6. Prevention: how to prevent heel pain when playing soccer

a. Recovery of the heel or Achilles tendon after matches and intensive training sessions is especially important as this is when the tendon is subjected to extreme loads -> at least 36 hours of rest!

b. Stretching
  • Generally speaking, stretching before and after a football match is extremely important. Eccentric training is recommended for the Achilles tendon.
  • Also stretch the soles of your feet (crouching on tiptoes, with your knees pointing forwards so that there is tension in the toes and sole of the foot)
c. Coordination and proprioception training
  • Soccer-specific and general training for fast changes of direction
  • General training involving the ABCs of running
  • Barefoot running, especially on grass (both natural and artificial)
  • Exercises on one leg with and without upper body and arm exercises or ball exercises with the head (also on a balance pad)
  • Balance exercise, e.g. walking along or balancing on rolled-up towels
d. Socks that boost circulation: FALKE Achilles
  • During particularly intensive training sessions, wear FALKE Achilles socks; they will allow the blood to flow through the tendon better and enable it to recover more quickly. This is very important when the next training session is the following day.
  • Warm up well on cold days, including your tendons – wear warm socks, including FALKE Achilles socks on a regular basis.
e. Foam roller
  • Also roll out the Achilles tendon after soccer practice – preferably with rollers that have a dip in the middle for the Achilles tendon.
  • Massage the sole of the foot with a ball (tennis ball, fascia massage ball).



7. Alternative sports for soccer players suffering from heel pain

Those who need to take a break from their soccer playing due to their Achilles tendon complaints can keep up their fitness level and continue strength training with other sporting activities:

  • cycling: a good alternative for endurance, but please see the information in the ‘Achilles tendon and cycling’ section;
  • swimming: although it obviously works out different muscle groups from running, it also gives your circulatory system and breathing a workout – however, it should not necessarily be recommended to soccer players as swimming makes your ‘sprint muscles’ slower;
  • weights room: a good opportunity to give the core muscles required for running a workout. What’s more, other muscles needed for running such as the front and rear thigh muscles and hip muscles (particularly the smaller gluteus medius for hip stabilization) can of course also be trained;
  • relaxed running: if this can be done pain free! At all events, avoid sprints, changes of direction and jumps.
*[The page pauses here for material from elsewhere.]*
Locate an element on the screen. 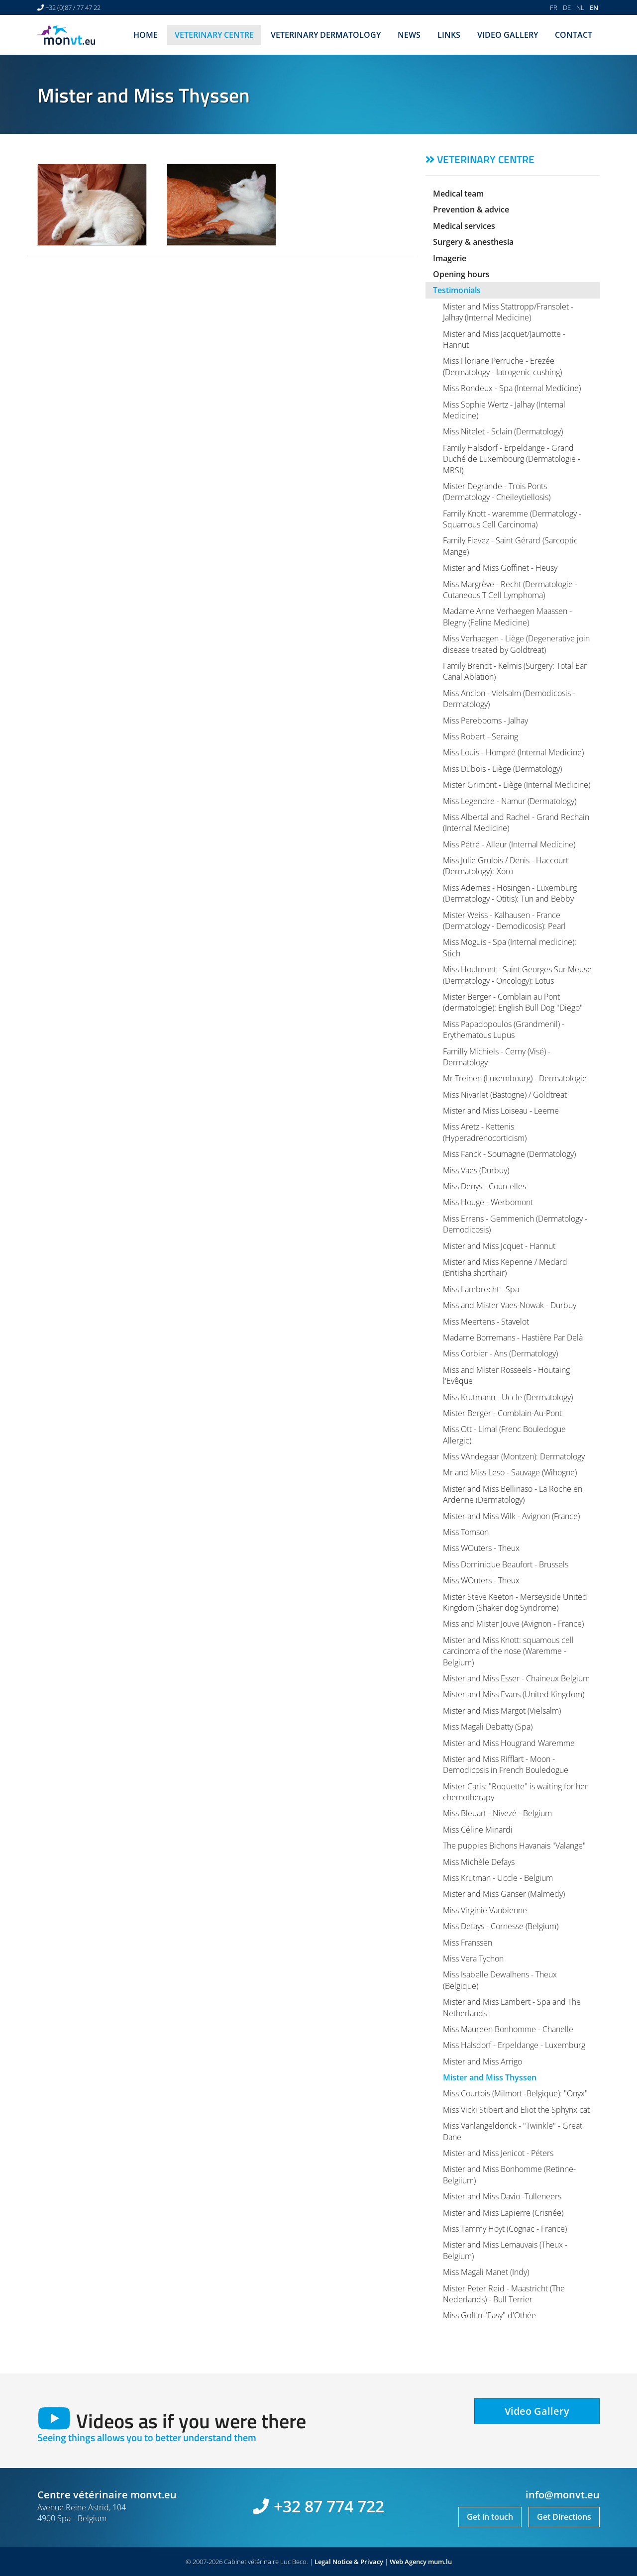  Miss Vicki Stibert and Eliot the Sphynx cat is located at coordinates (516, 2109).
8. Resuming play after heel pain or Achilles tendon complaints

According to the diagnosis and ensuing treatment, you will presumably be able to resume training in the form of running soon. However, you will not be able to play matches again until the Achilles tendon is completely healed.

The healing of the Achilles tendon must be your priority and not your next training session or match, even if an ascent or descent depends on it! Depending on the healing phase, continue with stretching exercises or running to put the tendon under load, but in moderation. Be honest with yourself and pay attention to the pain, because an incorrectly healed Achilles tendon can cause problems for the rest of your life.